L’épicentre de cette tentative paradoxale réside dans la série de tableaux où il reprend l’un après l’autre les autoportraits de l’immense artiste hollandais. A mesure qu’il progresse, sa manière d’appréhender son thème évolue et change de nature. Si, au début, la distance entre le modèle et son imitation (je tiens à souligner qu’il est aujourd’hui un des rares créateurs à aborder ce problème délicat) est relative, il s’octroie par la suite de plus en plus de liberté. Au point que ses compositions prennent l’apparence de visages hallucinés paraissant émerger d’une terre de nulle part ou des tréfonds de la conscience.

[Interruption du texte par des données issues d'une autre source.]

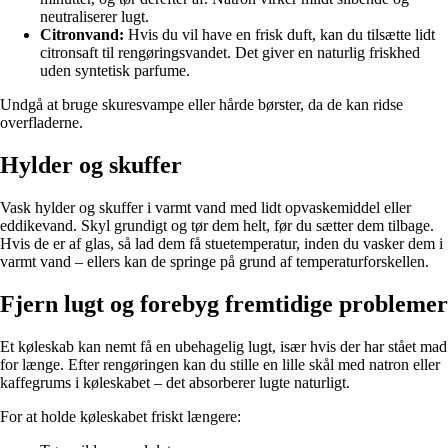
neutraliserer lugt.
Citronvand:
Hvis du vil have en frisk duft, kan du tilsætte lidt
citronsaft til rengøringsvandet. Det giver en naturlig friskhed
uden syntetisk parfume.
Undgå at bruge skuresvampe eller hårde børster, da de kan ridse
overfladerne.
Hylder og skuffer
Vask hylder og skuffer i varmt vand med lidt opvaskemiddel eller
eddikevand. Skyl grundigt og tør dem helt, før du sætter dem tilbage.
Hvis de er af glas, så lad dem få stuetemperatur, inden du vasker dem i
varmt vand – ellers kan de springe på grund af temperaturforskellen.
Fjern lugt og forebyg fremtidige problemer
Et køleskab kan nemt få en ubehagelig lugt, især hvis der har stået mad
for længe. Efter rengøringen kan du stille en lille skål med natron eller
kaffegrums i køleskabet – det absorberer lugte naturligt.
For at holde køleskabet friskt længere:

Jamais Bernard Lacombe n’a introduit une quelconque ressemblance physique ou figurée entre son modèle écrasant et luimême. Au contraire, l’émancipation de son style n’a de cesse de le dénaturer. Une telle anamorphose le rend inquiétant et hautement étrange : son expression se fait grimaçante, fantasque, effarée, comme à l’orée de la folie. Ou sinon ses yeux se creusent, ses traits se déforment ou s’estompent en partie, engloutis dans la matière pigmentaire. Mais peut-être a-t-il insinué une ressemblance métaphorique…

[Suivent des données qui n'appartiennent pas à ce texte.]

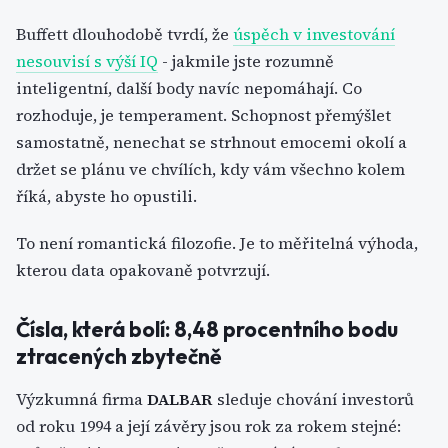
Buffett dlouhodobě tvrdí, že
úspěch v investování
nesouvisí s výší IQ
- jakmile jste rozumně
inteligentní, další body navíc nepomáhají. Co
rozhoduje, je temperament. Schopnost přemýšlet
samostatně, nenechat se strhnout emocemi okolí a
držet se plánu ve chvílích, kdy vám všechno kolem
říká, abyste ho opustili.
To není romantická filozofie. Je to měřitelná výhoda,
kterou data opakovaně potvrzují.
Čísla, která bolí: 8,48 procentního bodu
ztracených zbytečně
Výzkumná firma
DALBAR
sleduje chování investorů
od roku 1994 a její závěry jsou rok za rokem stejné:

Sous ses pinceaux, dans la perspective ténébreuse et obstinée qu’il a préméditée, la physionomie de Rembrandt non seulement est mise à mal, mais elle adopte aussi un caractère effrayant. Chaque composition propose un autre personnage.
Rembrandt n’est plus un peintre qui a existé en un lieu précis et en une période donnée, mais une multitude de figures que Bernard Lacombe catalogue avec soin qui ne sont pas sans liens de parenté avec les maniaques de Géricault. Ainsi chacun
d’entre eux possède la faculté d’incarner un mal incurable, une corruption, une décadence. Il se dégage une beauté particulière dans ce crépuscule provoqué de l’art qu’il poursuit avec un tel acharnement, une beauté sulfureuse qui subjugue mais inspire une certaine crainte — un tremblement de l’âme. En sorte que le tableau est chaque fois la trace d’une relation un peu angoissante et pourtant jubilatoire qui parle de sa quête esthétique.

C’est dans ces termes que se soulève dans son travail le voile du désir artistique, qui a pris le pli d’une curieuse contradiction et d’un doute qui rongent l’esprit sans la moindre pitié mais qui apportent – et c’est là tout le paradoxe de cette histoire – des plaisirs inouïs que seul ce vertige peut apporter. A l’insistance qu’a eu Rembrandt à multiplier ses autoportraits, à tous les âges, dans l’exercice de son métier, ou déguisé en oriental, répond l’acharnement de Bernard Lacombe à s’emparer de ces signes tangibles d’une autobiographie sans complaisance d’un peintre de génie qui s’est regardé vieillir, vivre, aimer et travailler. A travers lui, il traque le sens caché de la peinture et qui ne peut se révéler qu’à travers une image brouillée et dérangeante.